Part 2. Build your own pangenome using PanTools

To demonstrate the main functionalities of PanTools we use a small chloroplasts dataset to avoid long construction times.

Genome	Chloroplast genome	Accession	Length	Genes	tRNAs
1	Cucumis sativus (cucumber)	NC_007144.1	155,293 bp	85	37
2	Oryza sativa Indica 93-11 (rice)	NC_008155.1	134,496 bp	100	40
3	Solanum lycopersicum (tomato)	NC_007898.3	155,461 bp	87	45
4	Solanum tuberosum (potato)	NC_008096.2	155,296 bp	84	45
5	Zea mays (maize)	NC_001666.2	140,384 bp	111	38

Download the chloroplast fasta and gff files here or via wget.

$ wget http://bioinformatics.nl/pangenomics/tutorial/chloroplasts.tar.gz
$ tar -xvzf chloroplasts.tar.gz #unpack the archive

We assume a PanTools alias was set during the installation. This allows PanTools to be executed with pantools rather than pantools/target/pantools-3.4.0.jar. If you don’t have an alias, either set one or replace the pantools command with the full path to the .jar file in the tutorials.

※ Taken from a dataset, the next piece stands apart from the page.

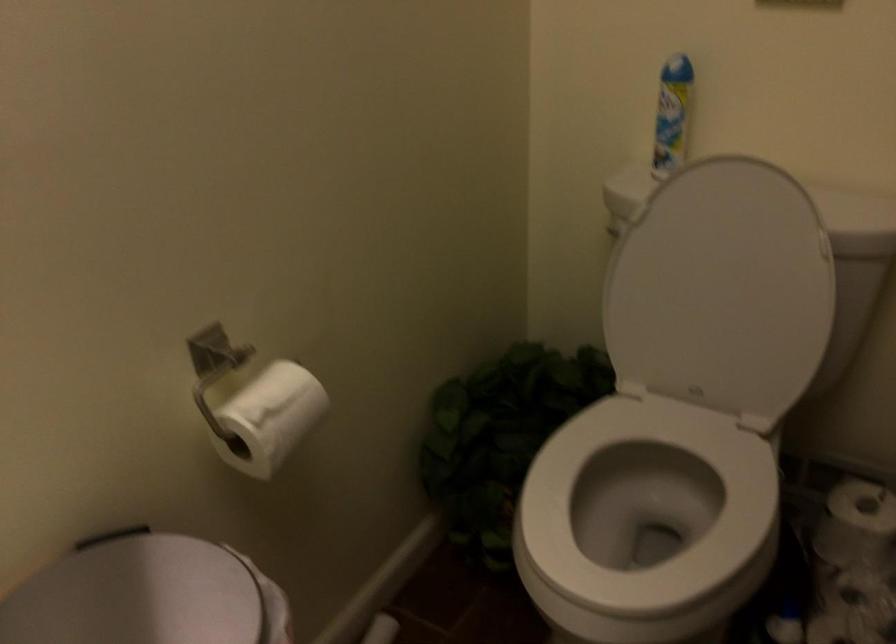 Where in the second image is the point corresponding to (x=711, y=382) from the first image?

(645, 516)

BUILD, ANNOTATE and GROUP

We start with building a pangenome using four of the five chloroplast genomes. For this you need a text file which directs PanTools to the FASTA files. Call your text file genome_locations.txt and include the following lines:

YOUR_PATH/C_sativus.fasta
YOUR_PATH/O_sativa.fasta
YOUR_PATH/S_lycopersicum.fasta
YOUR_PATH/S_tuberosum.fasta

Make sure that ‘YOUR_PATH’ is the full path to the input files! Then run PanTools with the build_pangenome function and include the text file

$ pantools build_pangenome -dp chloroplast_DB -gf genome_locations.txt

Did the program run without any error messages? Congratulations, you’ve built your first pangenome! If not? Make sure your Java version is up to date and kmc is executable. The text file should only contain full paths to FASTA files, no additional spaces or empty lines.

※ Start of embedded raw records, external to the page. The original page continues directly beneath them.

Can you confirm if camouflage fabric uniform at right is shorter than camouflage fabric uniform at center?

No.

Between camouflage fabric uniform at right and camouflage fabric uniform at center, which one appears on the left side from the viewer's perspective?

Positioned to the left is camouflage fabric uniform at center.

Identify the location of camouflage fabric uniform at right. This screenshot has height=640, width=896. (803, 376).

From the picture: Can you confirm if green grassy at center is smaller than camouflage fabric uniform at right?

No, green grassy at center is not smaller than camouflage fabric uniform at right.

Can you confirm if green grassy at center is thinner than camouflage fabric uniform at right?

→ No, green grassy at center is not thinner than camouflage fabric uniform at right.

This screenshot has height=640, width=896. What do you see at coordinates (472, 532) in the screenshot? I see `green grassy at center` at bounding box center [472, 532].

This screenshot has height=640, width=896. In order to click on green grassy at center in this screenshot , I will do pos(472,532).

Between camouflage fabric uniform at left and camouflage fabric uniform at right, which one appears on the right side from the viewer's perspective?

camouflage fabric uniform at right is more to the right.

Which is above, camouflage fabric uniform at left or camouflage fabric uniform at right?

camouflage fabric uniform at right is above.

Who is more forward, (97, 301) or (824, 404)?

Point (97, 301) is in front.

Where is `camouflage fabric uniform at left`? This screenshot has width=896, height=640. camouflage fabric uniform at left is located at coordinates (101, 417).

Adding additional genomes

PanTools has the ability to add additional genomes to an already existing pangenome. To test the function of PanTools, prepare a text file containing the path to the Maize chloroplast genome. Call your text file fifth_genome_location.txt and include the following line to the file:

YOUR_PATH/Z_mays.fasta

Run PanTools on the new text file and use the add_genomes function

$ pantools add_genomes -dp chloroplast_DB -gf fifth_genome_location.txt

Adding annotations To include gene annotations to the pangenome, prepare a text file containing paths to the GFF files. Call your text file annotation_locations.txt and include the following lines into the file:

YOUR_PATH/C_sativus.gff3
YOUR_PATH/O_sativa.gff3
YOUR_PATH/S_lycopersicum.gff3
YOUR_PATH/S_tuberosum.gff3
YOUR_PATH/Z_mays.gff3

Run PanTools using the add_annotations function and include the new text file

$ pantools add_annotations -dp chloroplast_DB -af annotation_locations.txt -ca

PanTools attached the annotations to our nucleotide nodes so now we can cluster them.

Homology grouping

PanTools can infer homology between the protein sequences of a pangenome and cluster them into homology groups. Multiple parameters can be set to influence the sensitivity but for now we use the group functionality with default settings.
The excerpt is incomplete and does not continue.